For venture investors, this is an important marker: the rise of AI increases demand for specialized components and infrastructure optimization, creating more opportunities in niches previously dominated by corporations.
Voice AI and "Enterprise Packages": Betting on Revenue, Not Demos
The voice AI segment is transitioning from the "wow effect" phase to systematic implementation: contact centers, employee training, sales, content localization, and multilingual interfaces. Notably, large funding rounds are being secured by players developing corporate products and scalable sales channels.
ElevenLabs raised $500 million in Series D funding at an estimated valuation of around $11 billion. This deal confirms two trends:
- investors are willing to pay for a sustainable enterprise trajectory and clear monetization scenarios;
- the market expects voice to become the standard interface for AI agents in support and sales, rather than a separate "feature."
Fintech and M&A Deals: The Market is Re-evaluating Risk and Asset Quality
Amidst software volatility, pressure on valuations is intensifying, particularly in B2B SaaS and fintech. This is influencing negotiations surrounding M&A deals and plans for public placements. Some companies are delaying IPOs or reducing placement parameters to avoid locking in "negative" valuations compared to the expectations of previous years.
For the venture market, this indicates an increased likelihood of two scenarios:
- Consolidation — strong players are acquiring products/teams to quickly address functional gaps and reduce development costs;
- Down-round or flat-round — rounds without valuation growth but with runway preservation and a focus on profitability.
Europe and the UK: Capital is Flowing into Energy, Sustainability and Industrial Cases
In Europe, including the UK, venture investments remain focused on areas where innovations are packaged into a clear regulatory and corporate logic: energy infrastructure, greentech, recycling, and industrial efficiency. This reflects a more "conservative" demand structure from large clients and government.
- Growing interest in platforms for energy markets and transaction management.
- Technologies related to circular economy and recycling are receiving funding due to ties with contracts and industry pilots.
Venture Funds Interest Map for the Week
If we summarize the key signals, the global venture market in mid-February 2026 looks like this:
- Top sector: AI (models, agents, infrastructure, chips, energy savings in data centers).
- Growth strategy: enterprise sales, partnerships with cloud providers and major integrators.
- Deals: large rounds for leaders and stricter conditions for "mid-market" players.
- Exits: the IPO window remains selective; M&A is becoming more realistic where there are synergies and cost savings.

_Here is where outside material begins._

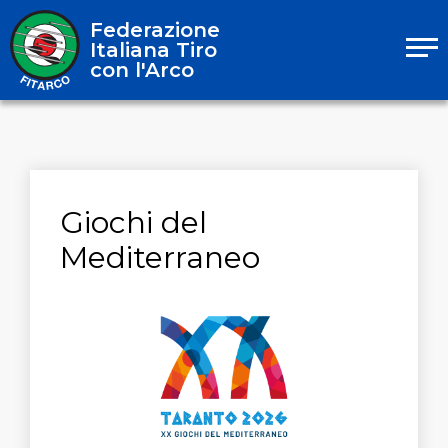
Federazione
Italiana Tiro
con l'Arco
Giochi del
Mediterraneo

What This Means for Investors: Practical Takeaways
For venture investors and funds, the key task in the coming weeks is to avoid overpaying for "narratives" while maintaining access to AI growth. In a context where public multiples fluctuate and IPOs are postponed, the cost of mistakes is rising, but the value of discipline is also increasing.
- In late-stage investing, check how a company defends itself against price competition and what the cost of inference is at scale.
- In growth/Series B-C, seek vertical AI cases with measurable ROI for clients and short implementation cycles.
- In seed, prioritize teams with rare expertise (chips, infrastructure, security, industrial AI), where barriers are higher and the risk of "commoditization" is lower.
- For the portfolio, prepare a plan for the next 12-18 months: extending the runway, optional bridges, engaging with the secondary market, and M&A scenarios.
The main takeaway of the day: venture investments in 2026 remain globally active, but the market demands proof. Startups that transform AI from a loud promise into operational efficiency, revenue, and scalable products will emerge victorious.